Given the reputation and success of R2SD over such a prolonged period of time, why were such wide sweeping changes deemed necessary and what was the driving force to make those changes so rapidly without transparency and without the promised community input? Why did Superintendent Brochu ask the Board to fund this study? Why did Evergreen Solutions receive $150,000 for a comprehensive study when 68 percent of their recommendations were already in progress without adequate community input?

Example of some of the recommendations:

Educational Services 3.4 Evergreen postulates that site-based management (meaning principals guide the individual culture of their schools within the larger context of the district) is a deterrent for academic learning. For example, our high schools have different schedules within the day (although all start and end at same time) and time makes for difficult coordination for students working with other students in other schools.
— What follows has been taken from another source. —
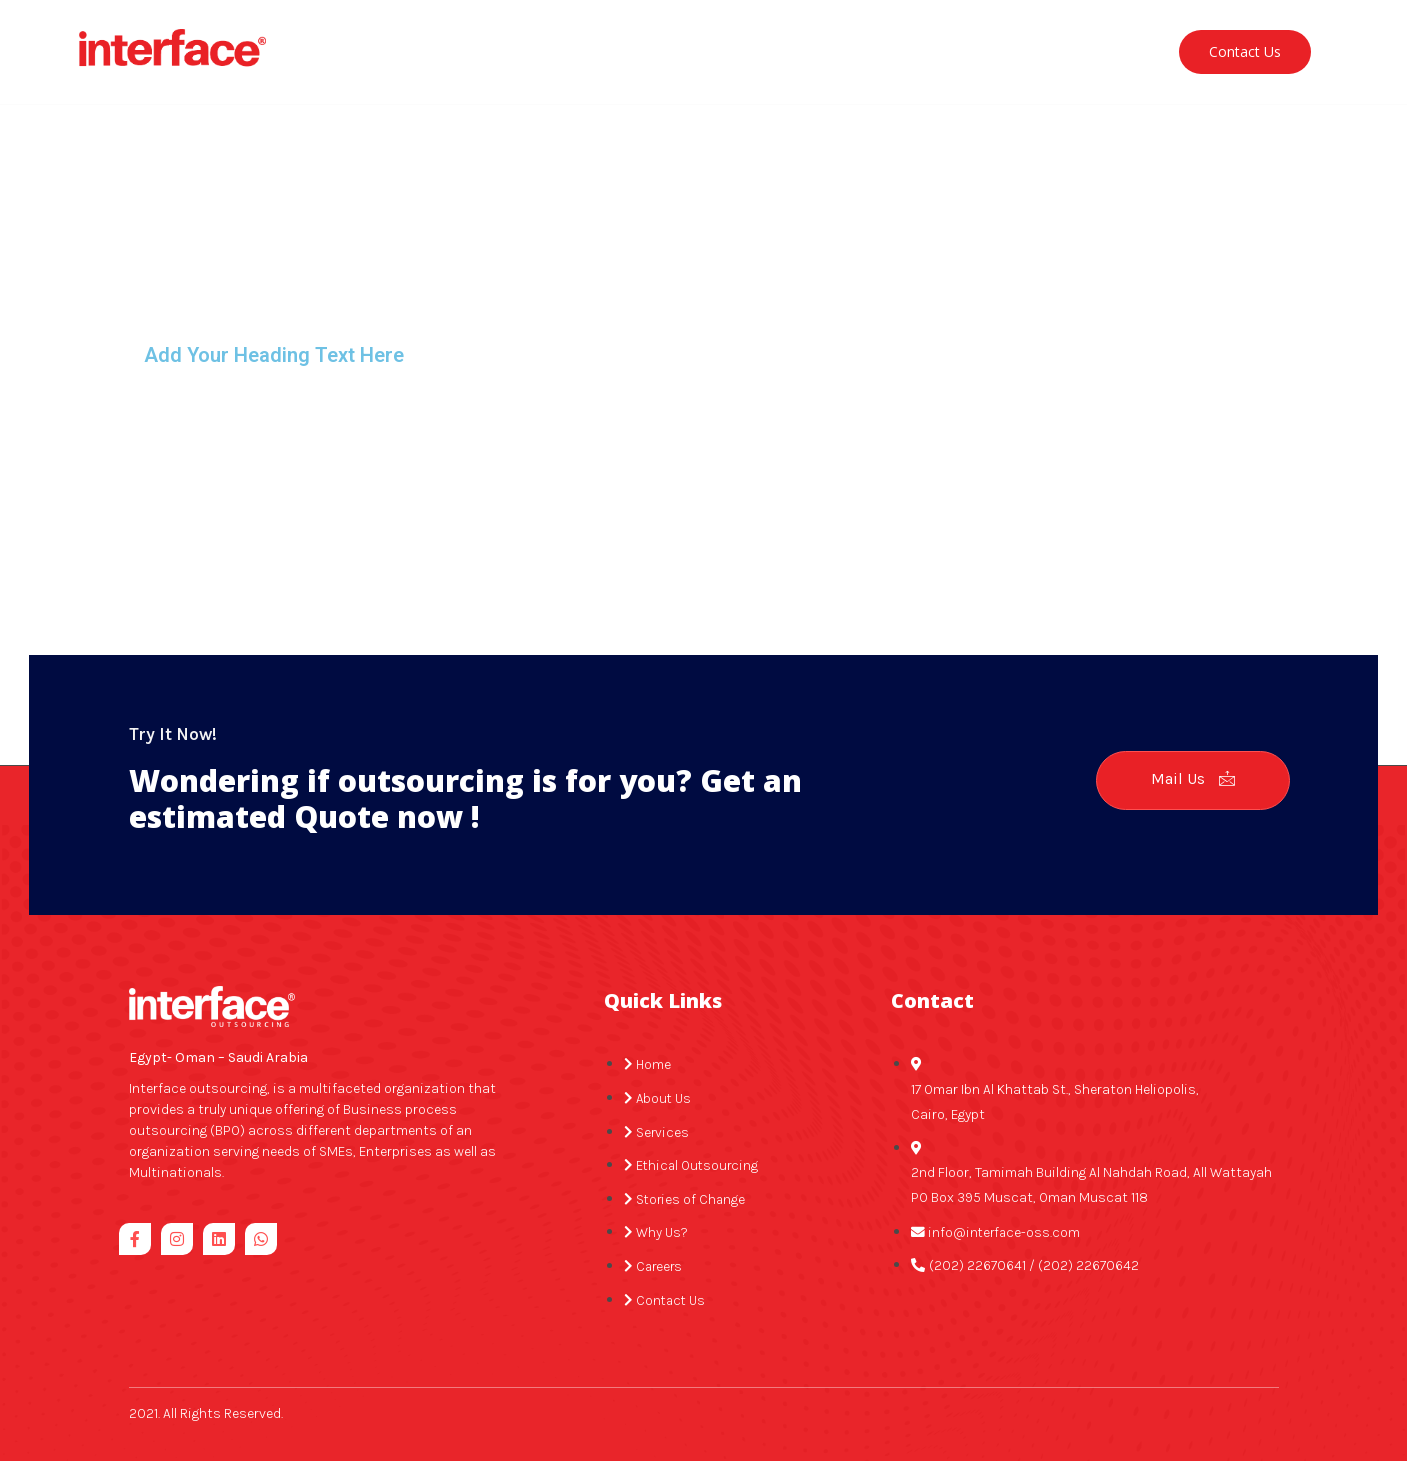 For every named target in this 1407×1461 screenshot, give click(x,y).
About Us (454, 43)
Evergreen traditionally recommends programs and initiatives that are specific to the programs of Schlechty Center – a training program with direct personal ties to our Superintendent, and the relationship between the District and professional development has been in question since Ms. Brochu’s hire. It is the same training program that was used in her previous district. Also, Evergreen, as an outside consultant, had not previously made recommendations for specific professional development as it was asked to do for R2SD. There are deep concerns with some administration and parents that Evergreen was encouraged to suggest programs that Dr. Brochu had every intent of initiating. In fact, the entire report is full of vocabulary that is unique to the Schlechty teaching. Professional training and Schlechty are a future column.
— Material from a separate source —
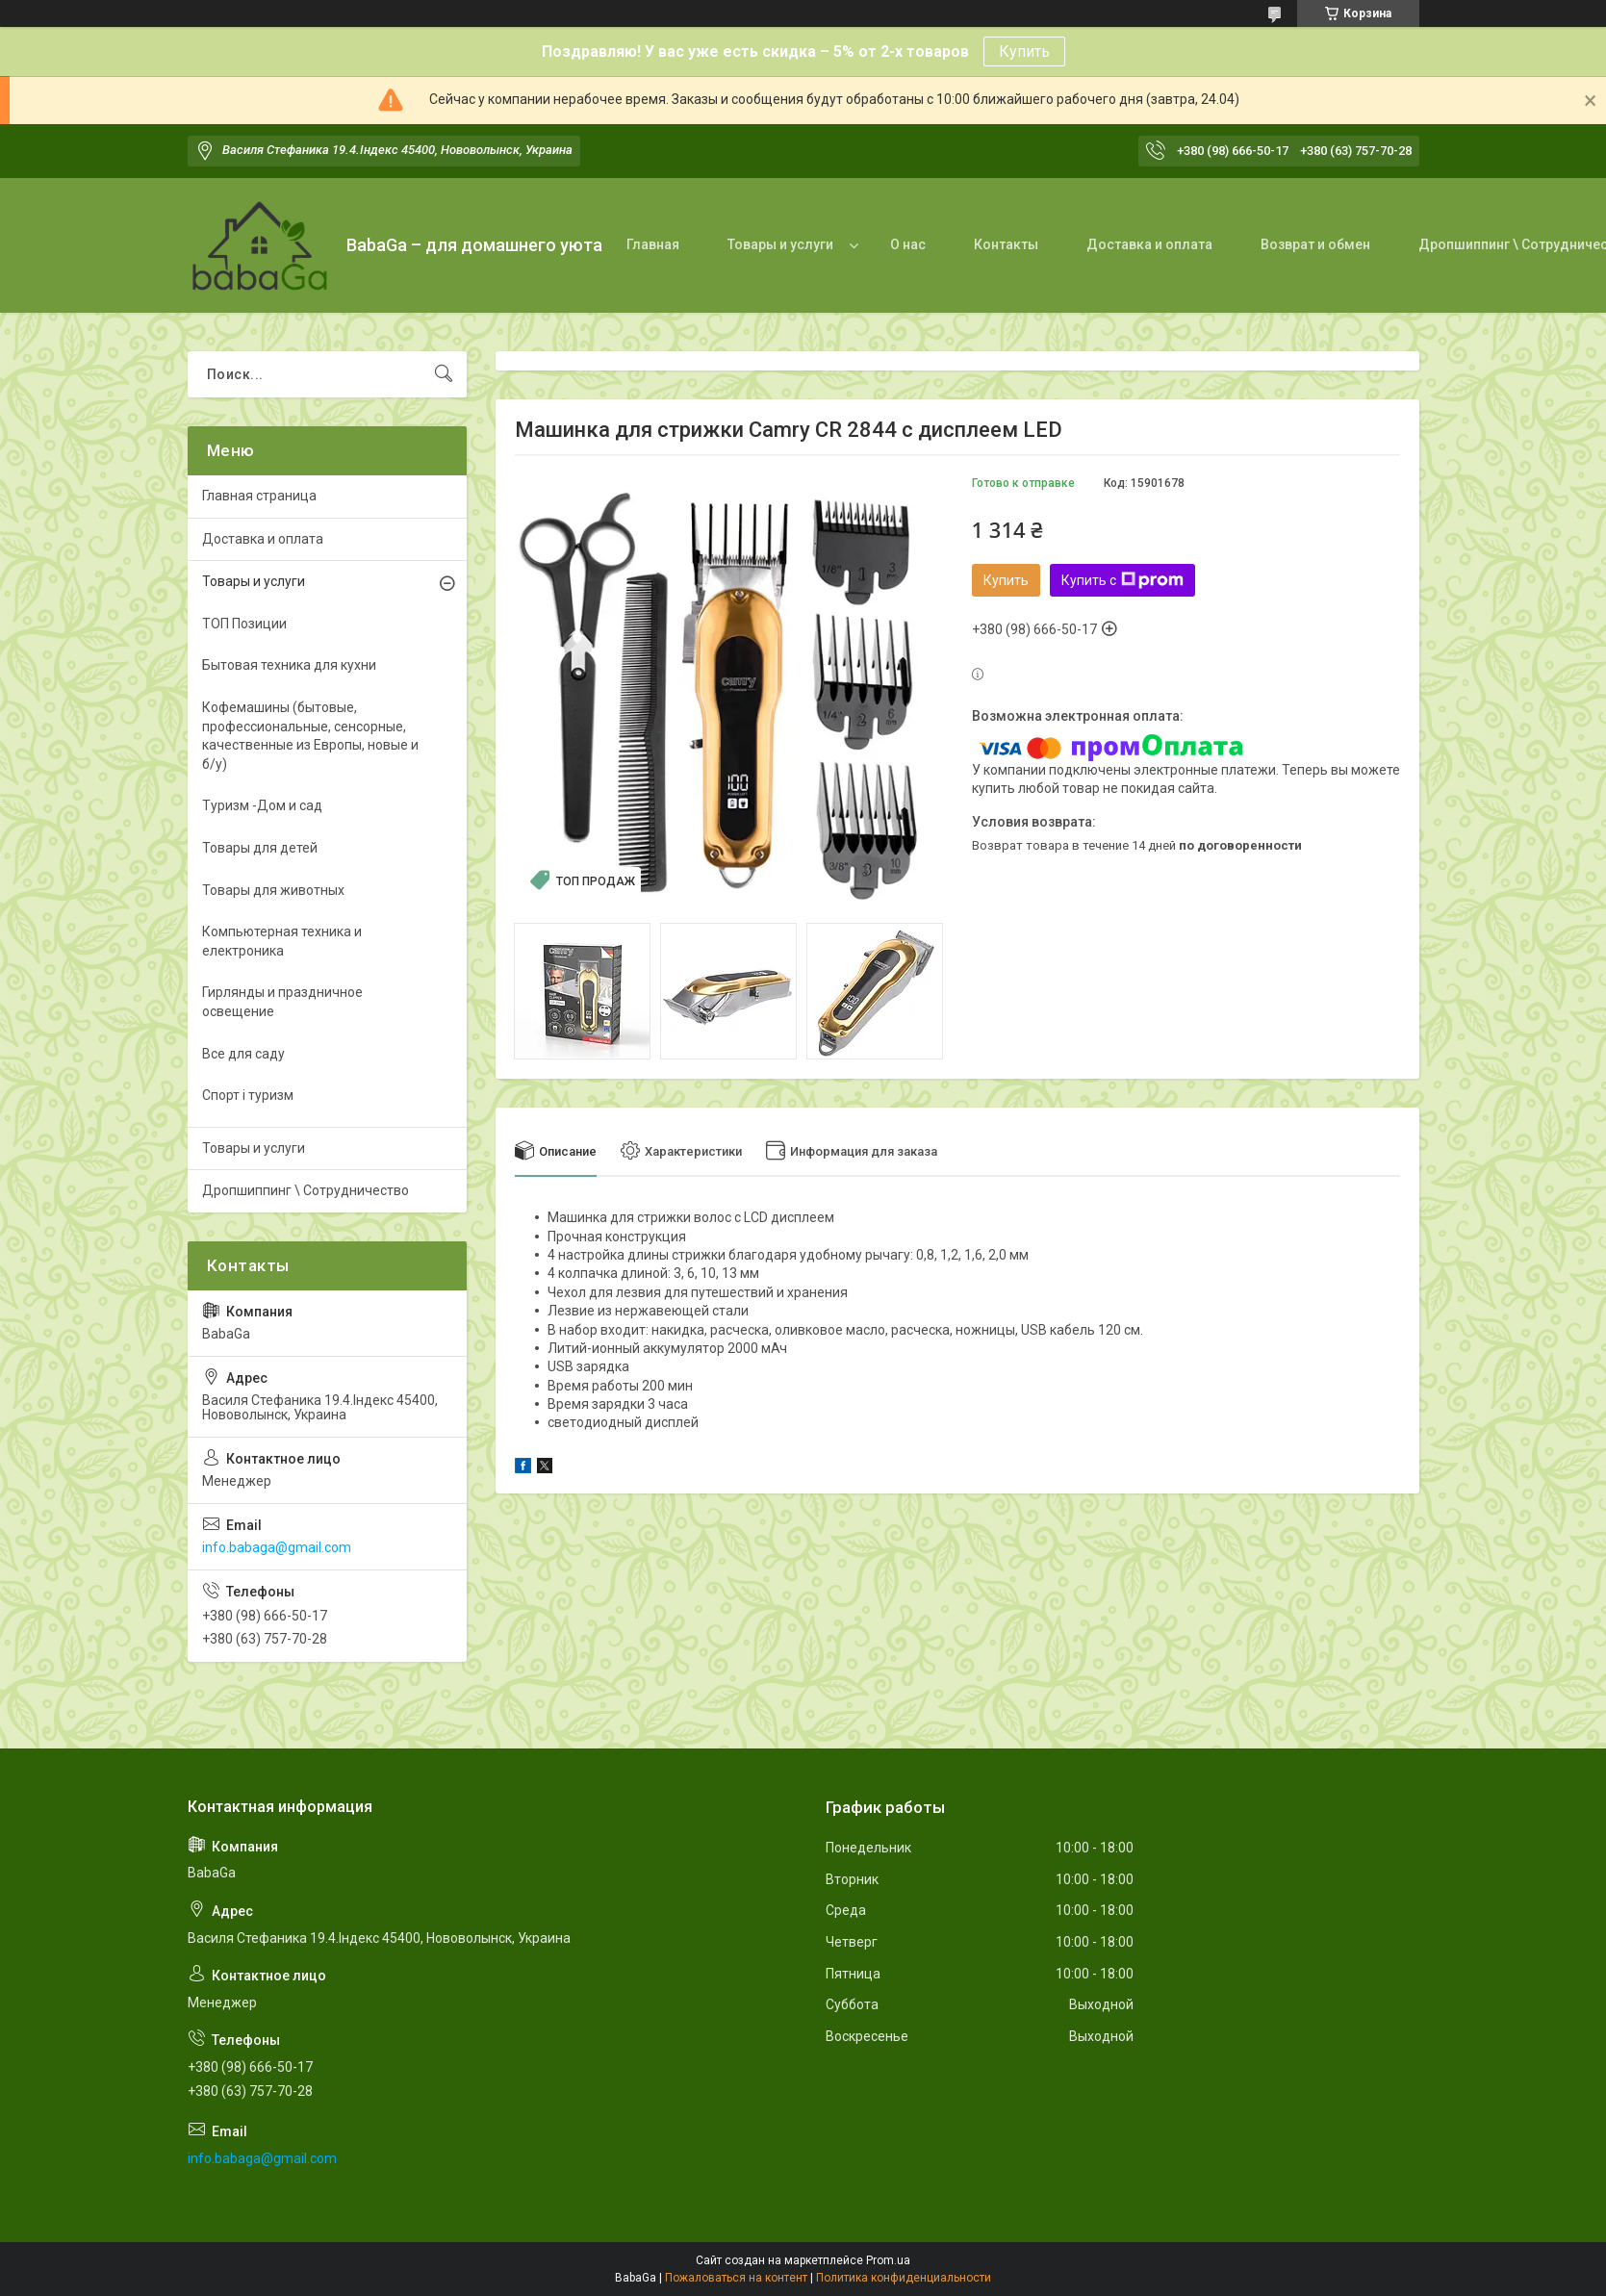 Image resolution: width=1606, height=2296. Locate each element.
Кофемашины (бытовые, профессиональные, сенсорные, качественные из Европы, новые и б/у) (310, 736)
After a year of silence, the Board, at the suggestion of Jackson, has once again called for monthly E&E updates. At last week’s Board meeting, Board Member James Manning asked for the status of the E&E study given that, to date, neither the Task Force nor anyone from the community had been given any voice in the process.

Melinda Anderson, in a reversal from past Board musings, stated that “a lot of things recommended in the Study we have already done – we had done prior to the study . . . we are still using the study, a limited number of things we have not addressed. ” When asked if we are still using the E&E Study, Dr. Brochu said, “We look at a number of different reports and studies and information as we are building toward greater efficiency and greater effectiveness. We are taking each and every one of those – whether a report, study or audit, if you will. We are taking all that info and utilizing that to make the best decision moving forward for Richland 2. So that is why we are taking a variety of things and bringing them to you. It all comes to a Richland 2 program.”

Like opening Pandora’s Box, one circle of answers, leads to another circle and still the public doesn’t have the answer.

We do know that the procedures for community partnership that were laid out by the Board and District have not been followed, were never followed even with repeated e-mails, public input and phone calls from the community. This brings to question – if the Board and District do not value the input from the community for this highly publicized study, how can the public trust that the requests for the community to partner with the schools will have value for our students?